Maintaining dividend aristocrat status isn’t easy, as it requires companies to pay out dividends consistently (and raise them each year) for 25 consecutive years, while maintaining a $3 billion market capitalization and be included in the S&P 500 index. Thus, with such a small sample size to choose from, and a number of great options out there, I thought I’d look at three companies that are either current, past or future dividend aristocrats that are worth considering in this current environment.
These companies operate in relatively stable industries with strong market share and the potential to provide investors with consistent cash flow growth over time. As these companies continue to grow their earnings and cash flows, greater distributions to shareholders should follow. That’s because a key tenet of the entire investment thesis for these companies has been their ability to raise dividends over time. Simply put, there’s a very specific investor base for these fixed income-like stocks, making them appreciating assets largely due to their dividend growth expected over time.

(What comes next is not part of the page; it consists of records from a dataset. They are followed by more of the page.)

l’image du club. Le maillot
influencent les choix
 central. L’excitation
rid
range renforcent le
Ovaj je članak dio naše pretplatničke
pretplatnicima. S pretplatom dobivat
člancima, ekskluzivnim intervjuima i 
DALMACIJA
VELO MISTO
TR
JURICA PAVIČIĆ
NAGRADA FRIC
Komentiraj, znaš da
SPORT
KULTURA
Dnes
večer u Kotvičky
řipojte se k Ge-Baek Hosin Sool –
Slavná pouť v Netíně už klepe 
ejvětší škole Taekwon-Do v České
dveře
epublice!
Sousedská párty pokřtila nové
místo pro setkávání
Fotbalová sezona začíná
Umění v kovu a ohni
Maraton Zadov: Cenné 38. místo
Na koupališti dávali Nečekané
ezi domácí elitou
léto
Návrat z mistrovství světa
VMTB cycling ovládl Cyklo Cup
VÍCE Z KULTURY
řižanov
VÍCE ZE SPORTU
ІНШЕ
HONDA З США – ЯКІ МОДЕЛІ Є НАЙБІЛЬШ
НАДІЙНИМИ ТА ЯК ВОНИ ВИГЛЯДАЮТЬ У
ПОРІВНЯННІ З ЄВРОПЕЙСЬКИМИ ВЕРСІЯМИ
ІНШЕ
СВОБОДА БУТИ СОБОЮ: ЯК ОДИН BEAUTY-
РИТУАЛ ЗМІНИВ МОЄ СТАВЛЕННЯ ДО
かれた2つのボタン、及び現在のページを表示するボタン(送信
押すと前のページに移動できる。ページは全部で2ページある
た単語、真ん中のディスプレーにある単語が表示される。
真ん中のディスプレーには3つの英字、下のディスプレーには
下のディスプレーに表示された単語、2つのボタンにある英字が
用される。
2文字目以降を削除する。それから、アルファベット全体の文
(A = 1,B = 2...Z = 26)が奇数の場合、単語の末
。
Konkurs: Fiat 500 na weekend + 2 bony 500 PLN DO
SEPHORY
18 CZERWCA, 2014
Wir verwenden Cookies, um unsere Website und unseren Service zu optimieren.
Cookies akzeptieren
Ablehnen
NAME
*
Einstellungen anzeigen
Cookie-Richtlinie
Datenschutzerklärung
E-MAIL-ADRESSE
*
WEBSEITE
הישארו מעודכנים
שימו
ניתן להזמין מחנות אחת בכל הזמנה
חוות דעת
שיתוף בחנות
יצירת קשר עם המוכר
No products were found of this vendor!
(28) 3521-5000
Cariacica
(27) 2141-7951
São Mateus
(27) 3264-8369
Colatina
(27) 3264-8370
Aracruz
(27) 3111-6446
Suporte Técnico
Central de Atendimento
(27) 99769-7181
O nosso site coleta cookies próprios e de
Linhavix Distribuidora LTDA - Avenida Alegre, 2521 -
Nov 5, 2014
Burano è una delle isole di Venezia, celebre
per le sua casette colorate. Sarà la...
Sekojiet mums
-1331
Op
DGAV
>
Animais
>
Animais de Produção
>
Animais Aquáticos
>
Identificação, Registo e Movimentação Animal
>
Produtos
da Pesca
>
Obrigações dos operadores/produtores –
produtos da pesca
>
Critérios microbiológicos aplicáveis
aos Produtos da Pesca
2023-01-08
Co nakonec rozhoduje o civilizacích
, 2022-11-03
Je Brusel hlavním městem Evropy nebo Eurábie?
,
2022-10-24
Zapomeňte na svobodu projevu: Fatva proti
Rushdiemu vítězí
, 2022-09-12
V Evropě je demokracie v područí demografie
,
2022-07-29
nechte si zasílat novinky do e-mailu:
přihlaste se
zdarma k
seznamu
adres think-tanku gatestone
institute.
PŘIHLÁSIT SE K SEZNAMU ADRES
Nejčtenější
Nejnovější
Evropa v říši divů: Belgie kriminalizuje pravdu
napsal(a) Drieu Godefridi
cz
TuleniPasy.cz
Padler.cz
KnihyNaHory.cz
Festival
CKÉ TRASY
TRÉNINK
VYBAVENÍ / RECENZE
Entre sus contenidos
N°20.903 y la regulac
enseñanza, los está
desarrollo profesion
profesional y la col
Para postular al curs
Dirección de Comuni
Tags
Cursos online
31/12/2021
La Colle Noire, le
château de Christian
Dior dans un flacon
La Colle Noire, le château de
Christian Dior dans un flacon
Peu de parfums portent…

I do like focusing on companies that not only pass on their earnings growth to shareholders but do so consistently. In this regard, let’s dive into three top dividend aristocrat options which may not be as mainstream as the average picks you’d read about elsewhere.
Key Points About This Article:
- With a relatively small list of dividend aristocrats to choose from, I thought I’d broaden the criteria with this list and include a couple “off the board picks.”
- Let’s dive into three current, future and former dividend aristocrats investors may want to consider at this point in the market cycle.
- If you’re looking for some stocks with huge potential, make sure to grab a free copy of our brand-new “The Next NVIDIA” report. It features a software stock we’re confident has 10X potential.
Kinder Morgan (KMI)
Kinder Morgan (NYSE:KMI) has established a notable dividend history since its public listing in 2011, reflecting its commitment to returning value to shareholders. The company has consistently paid dividends on a quarterly basis, raising its dividends for more than 25 consecutive years to become a top current dividend aristocrat I think investors ought to consider right now.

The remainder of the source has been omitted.